Asy-Syathibi dalam kitab Al-Muwaafaqaat mengatakan : "Sudah
menjadi kesepakatan bahwa kitab yang mulia ini adalah syari'at yang sempurna,
sendi agama, sumber hikmah, bukti kerasulan, cahaya penglihatan dan hujjah.
Tiada jalan menuju Allah selainnya, tiada keselamatan kecuali dengannya dan
tidak ada yang dapat dijadikan pegangan sesuatu yang menyelisihinya. Kalau
demikian halnya, mau tidak mau bagi siapa yang hendak mengetahui keuniversalan
syariat, berkeinginan mengenal tujuan-tujuannya serta mengikuti jejak para
ahlinya harus menjadikannya sebagai kawan bercakap dan teman duduknya sepanjang
siang dan malam dalam teori dan praktek; maka dekat waktunya ia mencapai tujuan
dan menggapai cita-cita serta mendapati dirinya termasuk orang-orang pendahulu,
dan dalam rombongan pertama jika ia mampu. Dan tidaklah mampu atas hal itu
kecuali orang yang senantiasa menggunakan apa yang dapat membantunya, yaitu
sunnah yang menjelaskan kitab ini. Selainnya, adalah ucapan para imam terkemuka
dan salaf pendahulu yang dapat membimbingnya dalam tujuan yang mulia ini." (
Lihat AI Muwafaqaat, oleh Asy-Syathibi, 31224.)
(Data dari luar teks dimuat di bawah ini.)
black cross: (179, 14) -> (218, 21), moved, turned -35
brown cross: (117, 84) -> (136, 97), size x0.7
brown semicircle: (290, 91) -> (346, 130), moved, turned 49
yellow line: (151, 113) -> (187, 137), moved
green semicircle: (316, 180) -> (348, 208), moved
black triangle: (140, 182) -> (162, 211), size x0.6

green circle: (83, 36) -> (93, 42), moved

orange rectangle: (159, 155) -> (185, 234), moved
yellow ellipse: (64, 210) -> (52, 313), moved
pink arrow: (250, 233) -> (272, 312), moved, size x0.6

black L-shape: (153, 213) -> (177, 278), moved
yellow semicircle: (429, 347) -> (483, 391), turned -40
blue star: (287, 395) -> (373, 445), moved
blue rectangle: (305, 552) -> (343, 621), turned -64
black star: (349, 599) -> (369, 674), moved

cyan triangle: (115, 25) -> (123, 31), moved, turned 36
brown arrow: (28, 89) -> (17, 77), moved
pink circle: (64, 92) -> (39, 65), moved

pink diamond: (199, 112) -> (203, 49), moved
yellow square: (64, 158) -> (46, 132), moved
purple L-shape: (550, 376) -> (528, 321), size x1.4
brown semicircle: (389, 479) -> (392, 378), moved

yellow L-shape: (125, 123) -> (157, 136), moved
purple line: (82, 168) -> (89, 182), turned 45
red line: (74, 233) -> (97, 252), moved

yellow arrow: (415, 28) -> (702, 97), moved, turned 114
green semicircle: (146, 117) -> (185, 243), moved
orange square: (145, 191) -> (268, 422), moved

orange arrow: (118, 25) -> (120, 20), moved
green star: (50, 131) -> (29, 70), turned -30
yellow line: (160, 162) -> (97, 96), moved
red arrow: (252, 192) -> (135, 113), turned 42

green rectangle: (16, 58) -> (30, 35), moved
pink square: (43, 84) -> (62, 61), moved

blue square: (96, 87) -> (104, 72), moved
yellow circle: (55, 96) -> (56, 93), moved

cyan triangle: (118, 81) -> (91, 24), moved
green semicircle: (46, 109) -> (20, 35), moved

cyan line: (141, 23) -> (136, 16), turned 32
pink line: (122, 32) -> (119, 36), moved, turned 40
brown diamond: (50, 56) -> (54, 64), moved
Pembaca dan pendengar Al-Qur'an yang hatinya disibukkan dengan
lagu dan sejenisnya -yang dapat mengakibatkan perubahan firman Allah, padahal
kita diperintahkan untuk memperhatikannya sebenamya menghalangi hatinya dari apa
yang dikehendaki Allah dalam kitab-Nya, memutuskannya dari pemahaman firman-Nya.
Mahasuci firman Allah dari hal itu semua. Imam Ahmad melarang talhin dalam
membaca Al-Qur'an, yaitu yang menyerupai lagu, beliau berkata : "Itu bid'ah.
Ibnu Katsir rahimahullah dalam Fadhaa 'ilul Qur'an mengatakan:
"Sasaran yang diminta menurut syara' tiada lain yaitu memperindah suara yang
dapat mendorong untuk merenungkan dan memahami Al-Qur'an yang mulia dengan
khusyu', tunduk, dan patuh penuh ketaatan. Adapun suara-suara dengan lagu yang
diada-adakan yang terdiri atas nada dan irama yang melalaikan, serta aturan
musikal, maka Al-Qur'an adalah suci; dari hal ini dan tak layak jika dalam
membacanya diperlakukan demikian." (Lihat kitab Fadhaa'ilul qur'an, oleh Ibnu
Katsir, him. 125-126.)
Syaikhul Islam Ibnu Taimiyah mengatakan: "Irama-irama yang
dilarang para ulama untuk membaca Al-Qur'an yaitu yang dapat memendekkan huruf
yang panjang, memanjangkan yang pendek, menghidupkan huruf yang mati dan
mematikan yang hidup. Mereka lakukan hal itu supaya sesuai dengan irama
lagu-lagu yang merdu. Jika hal itu dapat mengubah aturan Al-Qur'an dan
menjadikan harakat sebagai huruf, maka haram hukumnya. (Lihat Haasyiatu
Muqaddimatit Tafsiir, oleh Ibnu Qaasim, him. 107.)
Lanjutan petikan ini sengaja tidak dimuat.